# [Material shown]
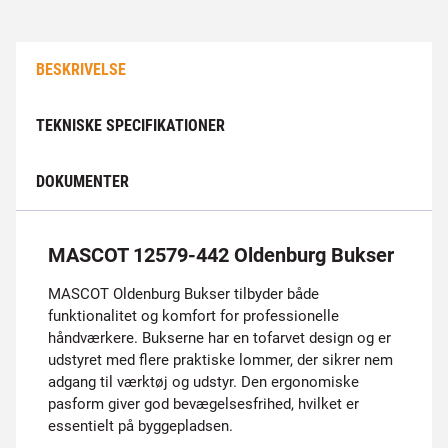
BESKRIVELSE
TEKNISKE SPECIFIKATIONER
DOKUMENTER
MASCOT 12579-442 Oldenburg Bukser
MASCOT Oldenburg Bukser tilbyder både
funktionalitet og komfort for professionelle
håndværkere. Bukserne har en tofarvet design og er
udstyret med flere praktiske lommer, der sikrer nem
adgang til værktøj og udstyr. Den ergonomiske
pasform giver god bevægelsesfrihed, hvilket er
essentielt på byggepladsen.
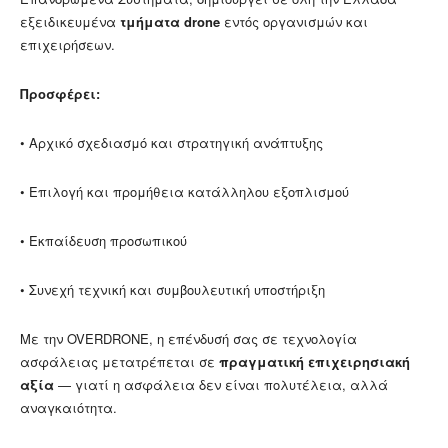
εξειδικευμένα
τμήματα drone
εντός οργανισμών και
επιχειρήσεων.
Προσφέρει:
• Αρχικό σχεδιασμό και στρατηγική ανάπτυξης
• Επιλογή και προμήθεια κατάλληλου εξοπλισμού
• Εκπαίδευση προσωπικού
• Συνεχή τεχνική και συμβουλευτική υποστήριξη
Με την OVERDRONE, η επένδυσή σας σε τεχνολογία
ασφάλειας μετατρέπεται σε
πραγματική επιχειρησιακή
αξία
— γιατί η ασφάλεια δεν είναι πολυτέλεια, αλλά
αναγκαιότητα.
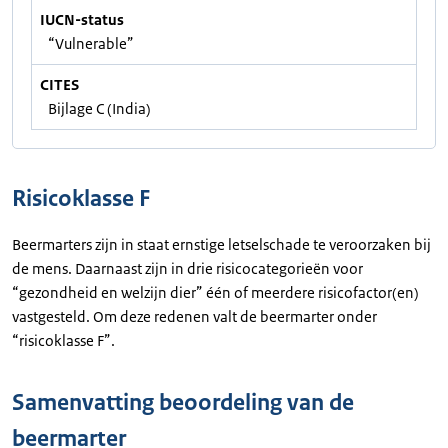
IUCN-status
“Vulnerable”
CITES
Bijlage C (India)
Risicoklasse F
Beermarters zijn in staat ernstige letselschade te veroorzaken bij
de mens. Daarnaast zijn in drie risicocategorieën voor
“gezondheid en welzijn dier” één of meerdere risicofactor(en)
vastgesteld. Om deze redenen valt de beermarter onder
“risicoklasse F”.
Samenvatting beoordeling van de
beermarter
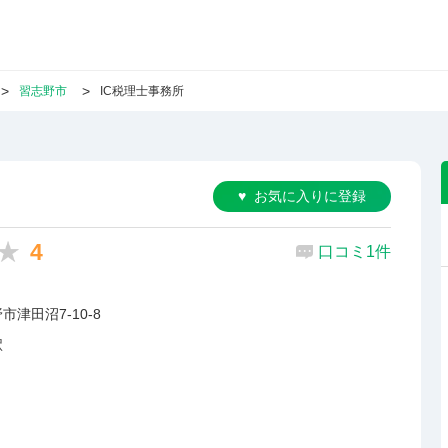
習志野市
IC税理士事務所
お気に入りに登録
4
口コミ1件
津田沼7-10-8
駅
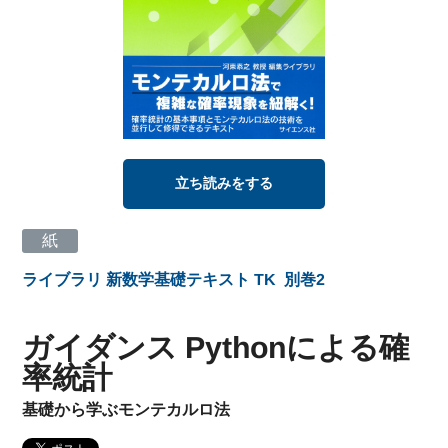
立ち読みをする
紙
ライブラリ 新数学基礎テキスト TK
別巻2
ガイダンス Pythonによる確
率統計
基礎から学ぶモンテカルロ法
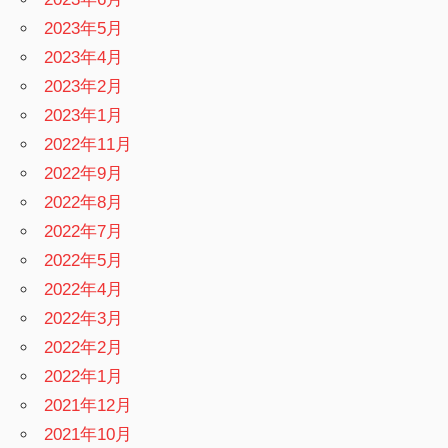
2023年5月
2023年4月
2023年2月
2023年1月
2022年11月
2022年9月
2022年8月
2022年7月
2022年5月
2022年4月
2022年3月
2022年2月
2022年1月
2021年12月
2021年10月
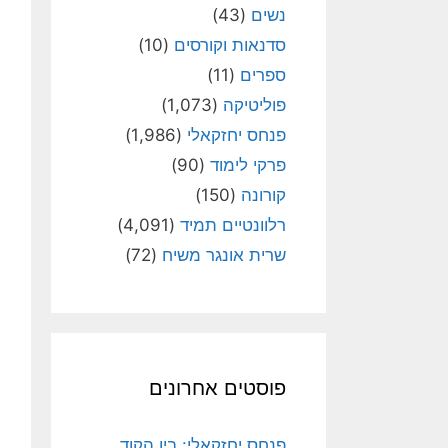
נשים
(43)
סדנאות וקורסים
(10)
ספרים
(11)
פוליטיקה
(1,073)
פנחס יחזקאלי
(1,986)
פרקי לימוד
(90)
קורונה
(150)
רלוונטיים תמיד
(4,091)
שרית אונגר משיח
(72)
פוסטים אחרונים
פנחס יחזקאלי: בין הקוד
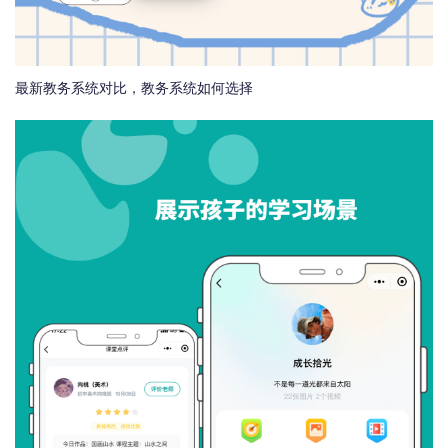
最新教务系统对比，教务系统如何选择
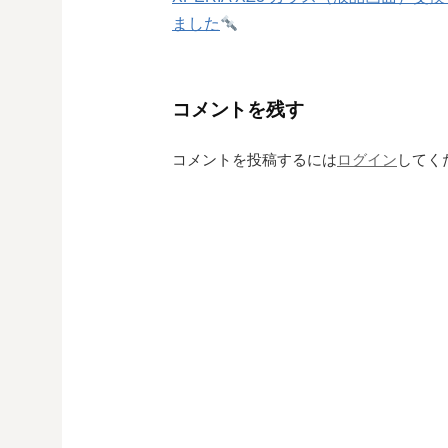
稿
ました
ナ
ビ
コメントを残す
ゲ
コメントを投稿するには
ログイン
してく
ー
シ
ョ
ン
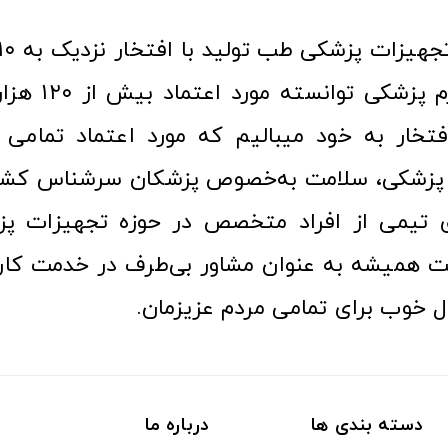
عرصه کالا و لوازم
افتخار به خود میبالیم که مورد اعتماد تمامی ک
زشکی، سلامت به‌خصوص پزشکان سرشناس کشور
ری تیمی از افراد متخصص در حوزه تجهیزات پز
 همیشه به عنوان مشاور بی‌طرف در خدمت کارب
ل خوب برای تمامی مردم عزیزمان.
دسته بندی ها
درباره ما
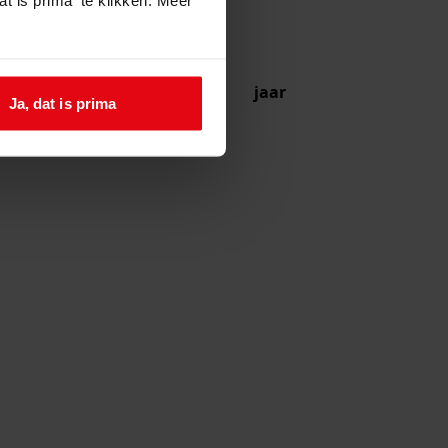
jaar
Ja, dat is prima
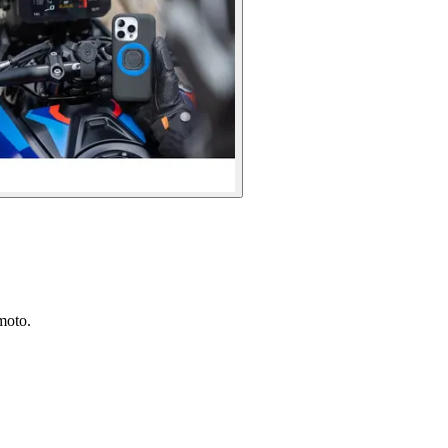
moto.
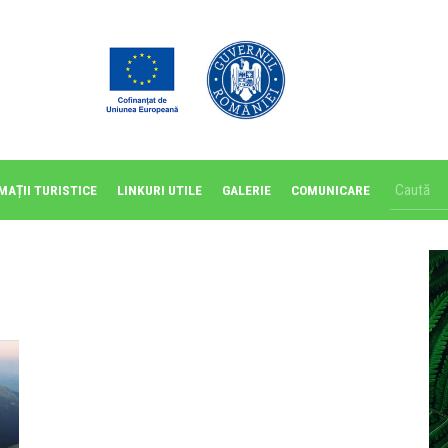
MAȚII TURISTICE
LINKURI UTILE
GALERIE
COMUNICARE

# [About this task]
Your copy must repeat the data word for word and show none of its images.

# [Response]
BESKRIVELSE
TEKNISKE SPECIFIKATIONER
DOKUMENTER
MASCOT 12579-442 Oldenburg Bukser
MASCOT Oldenburg Bukser tilbyder både
funktionalitet og komfort for professionelle
håndværkere. Bukserne har en tofarvet design og er
udstyret med flere praktiske lommer, der sikrer nem
adgang til værktøj og udstyr. Den ergonomiske
pasform giver god bevægelsesfrihed, hvilket er
essentielt på byggepladsen.
εξειδικευμένα
τμήματα drone
εντός οργανισμών και
επιχειρήσεων.
Προσφέρει:
• Αρχικό σχεδιασμό και στρατηγική ανάπτυξης
• Επιλογή και προμήθεια κατάλληλου εξοπλισμού
• Εκπαίδευση προσωπικού
• Συνεχή τεχνική και συμβουλευτική υποστήριξη
Με την OVERDRONE, η επένδυσή σας σε τεχνολογία
ασφάλειας μετατρέπεται σε
πραγματική επιχειρησιακή
αξία
— γιατί η ασφάλεια δεν είναι πολυτέλεια, αλλά
αναγκαιότητα.
IUCN-status
“Vulnerable”
CITES
Bijlage C (India)
Risicoklasse F
Beermarters zijn in staat ernstige letselschade te veroorzaken bij
de mens. Daarnaast zijn in drie risicocategorieën voor
“gezondheid en welzijn dier” één of meerdere risicofactor(en)
vastgesteld. Om deze redenen valt de beermarter onder
“risicoklasse F”.
Samenvatting beoordeling van de
beermarter
習志野市
IC税理士事務所
お気に入りに登録
4
口コミ1件
津田沼7-10-8
駅
立ち読みをする
紙
ライブラリ 新数学基礎テキスト TK
別巻2
ガイダンス Pythonによる確
率統計
基礎から学ぶモンテカルロ法
2023年5月
2023年4月
2023年2月
2023年1月
2022年11月
2022年9月
2022年8月
2022年7月
2022年5月
2022年4月
2022年3月
2022年2月
2022年1月
2021年12月
2021年10月
נשים
(43)
סדנאות וקורסים
(10)
ספרים
(11)
פוליטיקה
(1,073)
פנחס יחזקאלי
(1,986)
פרקי לימוד
(90)
קורונה
(150)
רלוונטיים תמיד
(4,091)
שרית אונגר משיח
(72)
פוסטים אחרונים
פנחס יחזקאלי: בין הקוד
最新教务系统对比，教务系统如何选择
稿
ました
ナ
ビ
コメントを残す
ゲ
コメントを投稿するには
ログイン
してく
ー
シ
ョ
ン
عرصه کالا و لوازم
افتخار به خود میبالیم که مورد اعتماد تمامی ک
زشکی، سلامت به‌خصوص پزشکان سرشناس کشور
ری تیمی از افراد متخصص در حوزه تجهیزات پز
 همیشه به عنوان مشاور بی‌طرف در خدمت کارب
ل خوب برای تمامی مردم عزیزمان.
دسته بندی ها
درباره ما
jaar
Ja, dat is prima
moto.
MAȚII TURISTICE
LINKURI UTILE
GALERIE
COMUNICARE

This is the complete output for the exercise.